Understanding Datadog logs preprocessing
If you are a user of Datadog’s log management product, you may already be familiar with logs pipelines and processors and how they can help extract your logs relevant data, enhancing search and allowing you to edit logs to enrich them with additional data.
Pipelines are executed in order, meaning that the output log entry of a pipeline is the input of the next one, until there are no more enabled pipelines.
But what you may not know is that before a log entry goes through the different pipelines, there is an extra, special pipeline that processes the log entry if this comes in a JSON format, the JSON Preprocessing pipeline.
The JSON Preprocessing pipeline
There is a set of reserved attributes for logs at Datadog that are particularly important for log management and data correlation: date
, host
, service
, status
, traceid
and message
.
If the log entry is in JSON format, Datadog tries to parse those elements in the Preprocessing pipeline, before the rest of the pipelines parse the log entry. This pipeline cannot be disabled.
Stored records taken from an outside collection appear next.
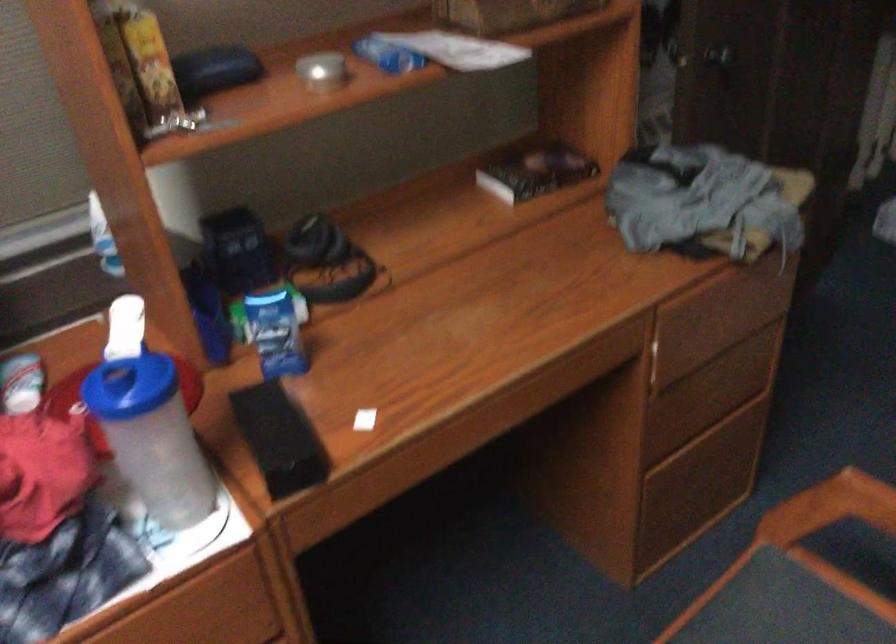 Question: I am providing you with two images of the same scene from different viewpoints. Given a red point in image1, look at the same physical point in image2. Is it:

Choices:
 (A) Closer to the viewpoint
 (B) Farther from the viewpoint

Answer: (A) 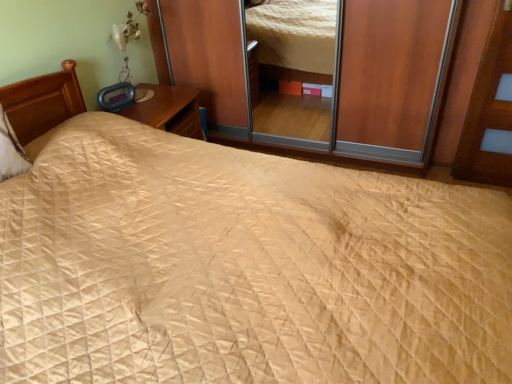 You are a GUI agent. You are given a task and a screenshot of the screen. Output one action in this format:
    pyautogui.click(x=<x>, y=<y>)
    Task: Click on the matte brown bed at upper center
    
    Given the screenshot: What is the action you would take?
    pyautogui.click(x=321, y=76)

Describe the element at coordinates (321, 76) in the screenshot. I see `matte brown bed at upper center` at that location.

Where is `matte brown bed at upper center`? The image size is (512, 384). matte brown bed at upper center is located at coordinates (321, 76). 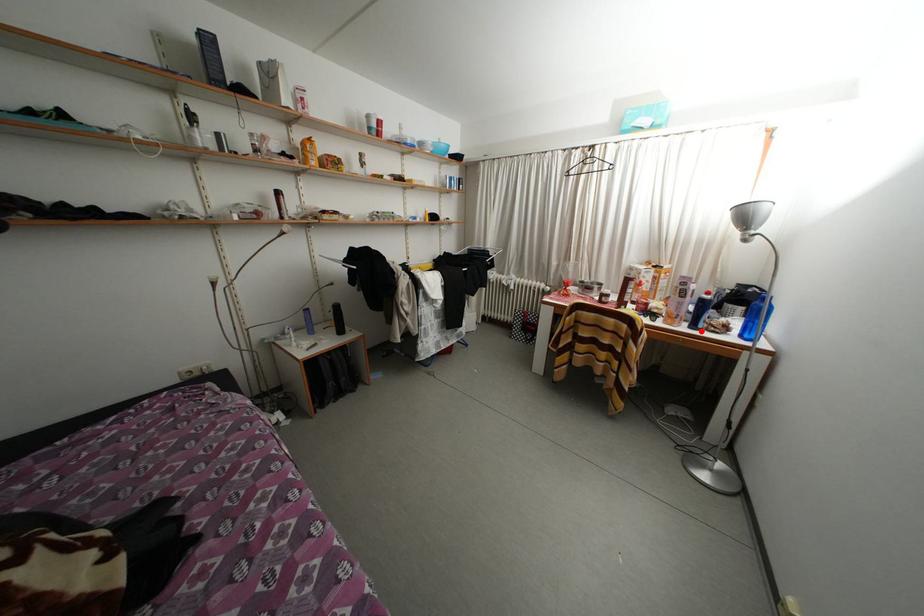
The attributes that will define those special parameters for your logs are predefined by Datadog. For example, if your JSON log has a host
attribute, its value will be used as the host for this particular log entry.
If you are using the Datadog log agent or any of the default Datadog integrations, the log entries will come with the attributes that the Preprocessing pipeline accepts.
Changing the default attributes
If you are sending your logs from log shippers with different attributes or with custom attributes you can modify the Preprocessing pipeline to make sure that Datadog uses those custom attributes.
For example, if you have log entries with a server
attribute and you want to use that attribute as the host in Datadog, you can modify the default attributes in the Preprocessing pipeline.
Navigate to Pipelines in the Datadog app and select Preprocessing for JSON logs:
You will get a modal window with the different attributes used for each of the parameters. They are ordered by precedence. For example, if your log entry has both a status
and severity
attributes, status
will be used for “Status”, as it is the first one in that list.
You can add as many attributes as you need for each of the special parameters. In this example we are adding server
to the host attributes:
New processed logs with a server
attribute will parse its content as host going forward.
The special host
attribute
All reserved attributes are special, but host
is even more special.
All other reserved attributes can be remap after the preprocessing pipeline, and that’s why we have a date remapper, status remapper, etc.
The host
attribute is assigned during the preprocessing pipeline and cannot be modified later on. So, if you need to modify the attribute that assigns the host name, make sure to modify the preprocessing pipeline attributes.
Summary
When defining your log pipelines in Datadog it is always useful to know that there is a special pipeline that comes first, the Preprocessing JSON logs pipeline. Users can modify the attributes that are taken into account when parsing log entries with this pipeline.